The vast majority of the visible mass in the universe is a manifestation of the strong force. This strong force binds quarks and gluons together into protons, neutrons, and nuclei, forming the visible matter surrounding us. We understand the strong force through the theoretical framework of Quantum Chromodynamics (QCD). The strong force is unlike the other interactions, both due to its strength and because gluons, which carry the strong force, couple directly to other gluons. These features make direct calculations in QCD extremely difficult. Even today, scientists using the most powerful computers struggle to compute basic properties.
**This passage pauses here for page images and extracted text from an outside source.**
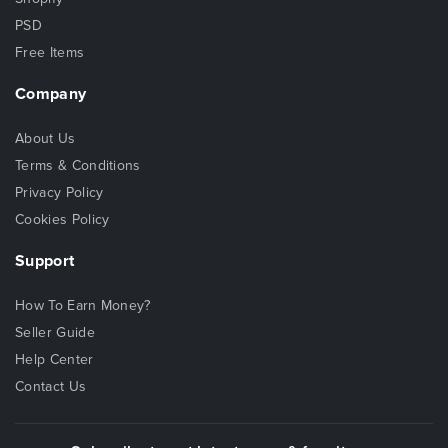
PSD
Free Items
Company
About Us
Terms & Conditions
Privacy Policy
Cookies Policy
Support
How To Earn Money?
Seller Guide
Help Center
Contact Us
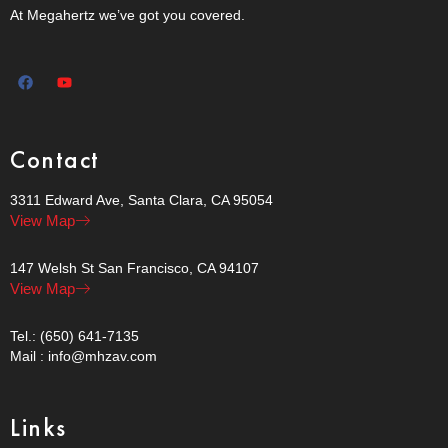
At Megahertz we’ve got you covered.
Contact
3311 Edward Ave, Santa Clara, CA 95054
View Map
147 Welsh St San Francisco, CA 94107
View Map
Tel.: (650) 641-7135
Mail : info@mhzav.com
Links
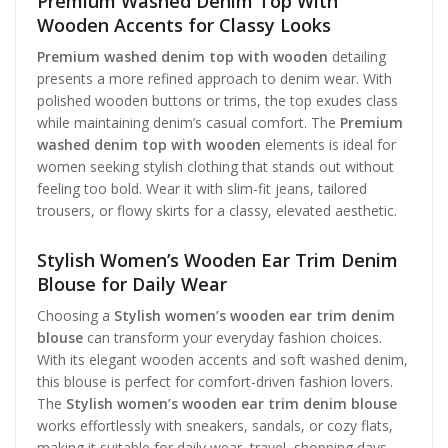
Premium Washed Denim Top With
Wooden Accents for Classy Looks
Premium washed denim top with wooden
detailing
presents a more refined approach to denim wear. With
polished wooden buttons or trims, the top exudes class
while maintaining denim’s casual comfort. The
Premium
washed denim top with wooden
elements is ideal for
women seeking stylish clothing that stands out without
feeling too bold. Wear it with slim-fit jeans, tailored
trousers, or flowy skirts for a classy, elevated aesthetic.
Stylish Women’s Wooden Ear Trim Denim
Blouse for Daily Wear
Choosing a
Stylish women’s wooden ear trim denim
blouse
can transform your everyday fashion choices.
With its elegant wooden accents and soft washed denim,
this blouse is perfect for comfort-driven fashion lovers.
The
Stylish women’s wooden ear trim denim blouse
works effortlessly with sneakers, sandals, or cozy flats,
making it suitable for daily wear, travel, shopping days,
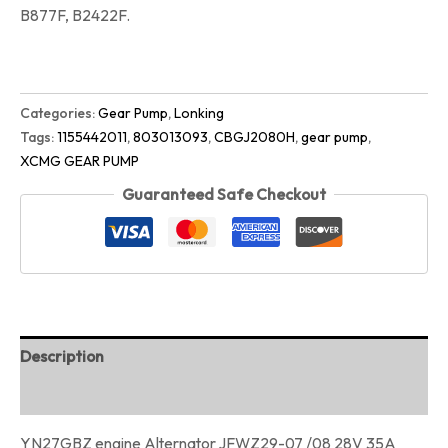
B877F, B2422F.
Categories:
Gear Pump
,
Lonking
Tags:
1155442011
,
803013093
,
CBGJ2080H
,
gear pump
,
XCMG GEAR PUMP
Guaranteed Safe Checkout
Description
Reviews (0)
YN27GBZ engine Alternator JFWZ29-07 /08 28V 35A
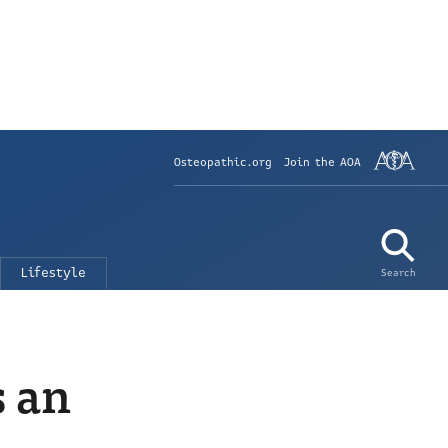
Osteopathic.org
Join the AOA
Lifestyle
Search
s an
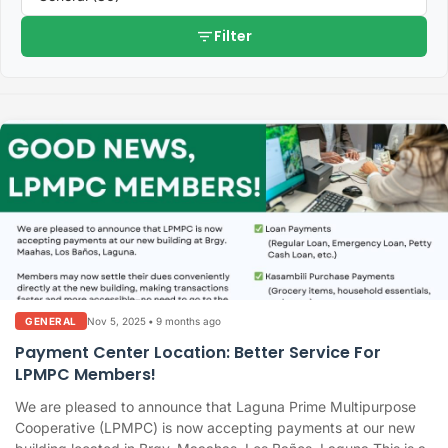
filter_list
Filter
Nov 5, 2025
•
9 months ago
GENERAL
Payment Center Location: Better Service For
LPMPC Members!
We are pleased to announce that Laguna Prime Multipurpose
Cooperative (LPMPC) is now accepting payments at our new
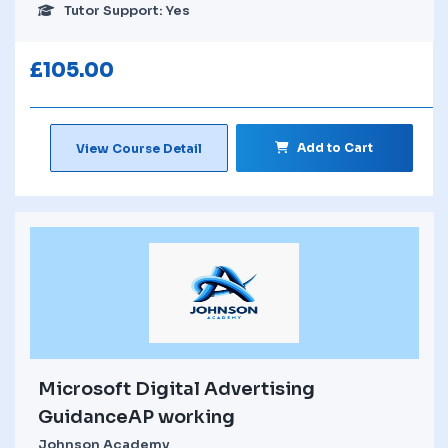
Tutor Support: Yes
£
105.00
Add to Cart
View Course Detail
Microsoft Digital Advertising
GuidanceAP working
Johnson Academy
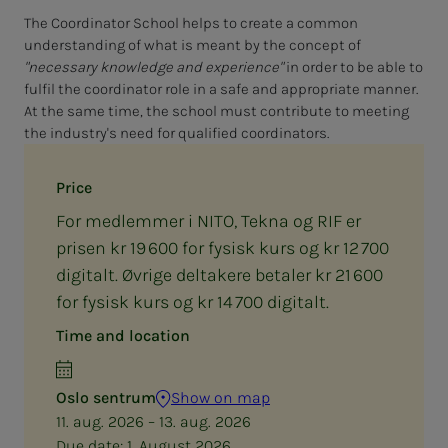
The Coordinator School helps to create a common
understanding of what is meant by the concept of
"necessary knowledge and experience"
in order to be able to
fulfil the coordinator role in a safe and appropriate manner.
At the same time, the school must contribute to meeting
the industry's need for qualified coordinators.
Price
For medlemmer i NITO, Tekna og RIF er
prisen kr 19 600 for fysisk kurs og kr 12 700
digitalt. Øvrige deltakere betaler kr 21 600
for fysisk kurs og kr 14 700 digitalt.
Time and location
Oslo sentrum
Show on map
11. aug. 2026 – 13. aug. 2026
Due date:
1. August 2026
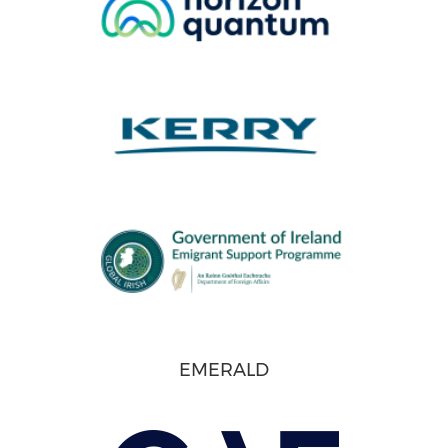
EMERALD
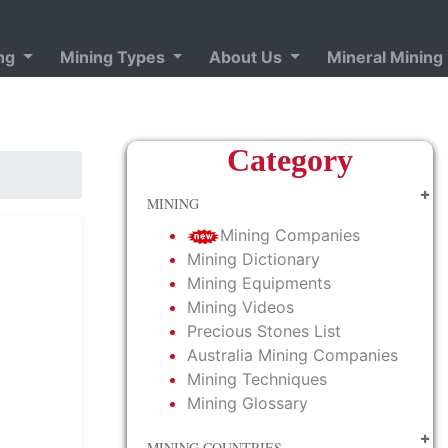
ing
Mining Types
About Us
Mineral Mining
Category
MINING
Mining Companies
Mining Dictionary
Mining Equipments
Mining Videos
Precious Stones List
Australia Mining Companies
Mining Techniques
Mining Glossary
MINING COUNTRIES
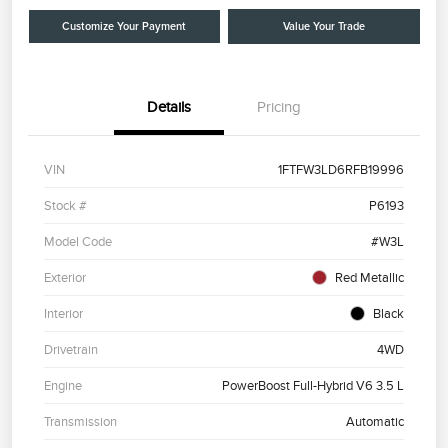
Customize Your Payment
Value Your Trade
Details
Pricing
VIN
1FTFW3LD6RFB19996
Stock #
P6193
Model Code
#W3L
Exterior
Red Metallic
Interior
Black
Drivetrain
4WD
Engine
PowerBoost Full-Hybrid V6 3.5 L
Transmission
Automatic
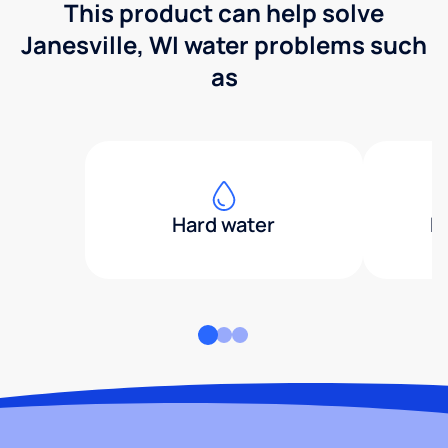
This product can help solve
Janesville, WI water problems such
as
Hard water
H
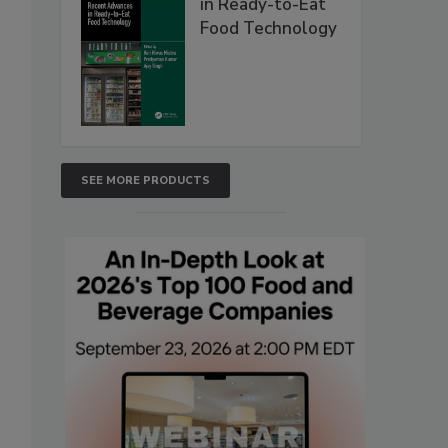
in Ready-to-Eat
Food Technology
SEE MORE PRODUCTS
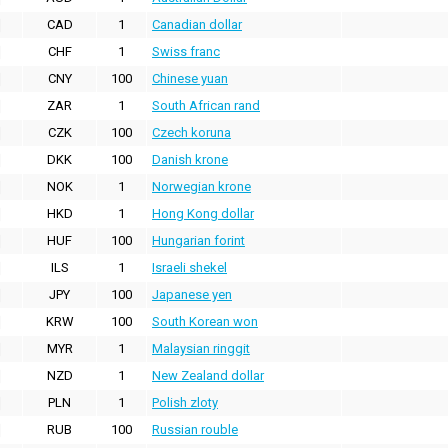
CAD
1
Canadian dollar
CHF
1
Swiss franc
CNY
100
Chinese yuan
ZAR
1
South African rand
CZK
100
Czech koruna
DKK
100
Danish krone
NOK
1
Norwegian krone
HKD
1
Hong Kong dollar
HUF
100
Hungarian forint
ILS
1
Israeli shekel
JPY
100
Japanese yen
KRW
100
South Korean won
MYR
1
Malaysian ringgit
NZD
1
New Zealand dollar
PLN
1
Polish zloty
RUB
100
Russian rouble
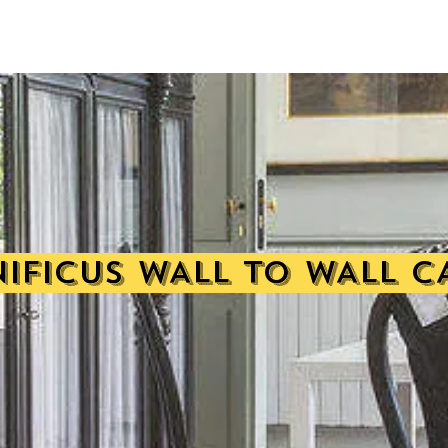
IFICUS WALL TO WALL C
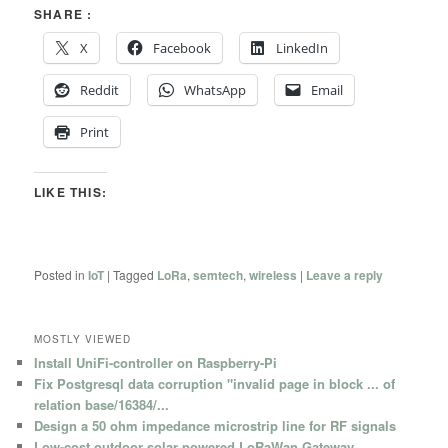
SHARE :
X
Facebook
LinkedIn
Reddit
WhatsApp
Email
Print
LIKE THIS:
Posted in
IoT
|
Tagged
LoRa
,
semtech
,
wireless
|
Leave a reply
MOSTLY VIEWED
Install UniFi-controller on Raspberry-Pi
Fix Postgresql data corruption "invalid page in block ... of
relation base/16384/...
Design a 50 ohm impedance microstrip line for RF signals
Low-cost outdoor solar powered LoRaWan Gateway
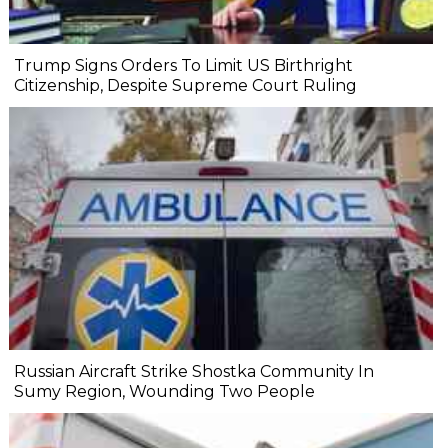
Trump Signs Orders To Limit US Birthright
Citizenship, Despite Supreme Court Ruling
Russian Aircraft Strike Shostka Community In
Sumy Region, Wounding Two People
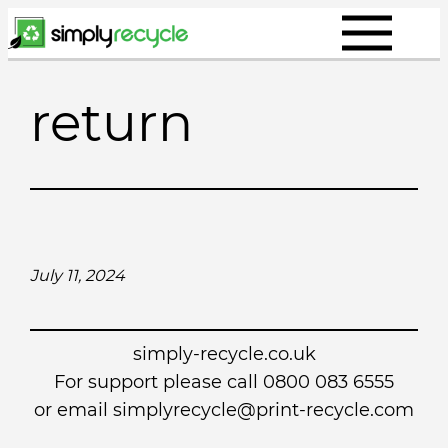
Skip
to
content
return
July 11, 2024
simply-recycle.co.uk
For support please call 0800 083 6555
or email simplyrecycle@print-recycle.com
To study the strong force and QCD, our Medium Energy Physics group conducts state-of-the-art experiments at national laboratories, primarily the Jefferson Lab and Fermilab. Additionally, we leverage investments made by other countries in their facilities to further our research goals. Furthermore, we play a leadership role in the science and design of the next generation of experiments, through strategic investments in the Solenoidal Large Intensity Device (SoLID) program at Jefferson Lab and the future polarized high-luminosity EIC facility.
Furthermore, our Theory group engages in a major theory effort to understand how hadrons emerge from QCD. This allows for critical predictions of hadronic properties that can be tested experimentally and provides tools necessary to interpret experimental data and direct connections to the underlying structure of matter.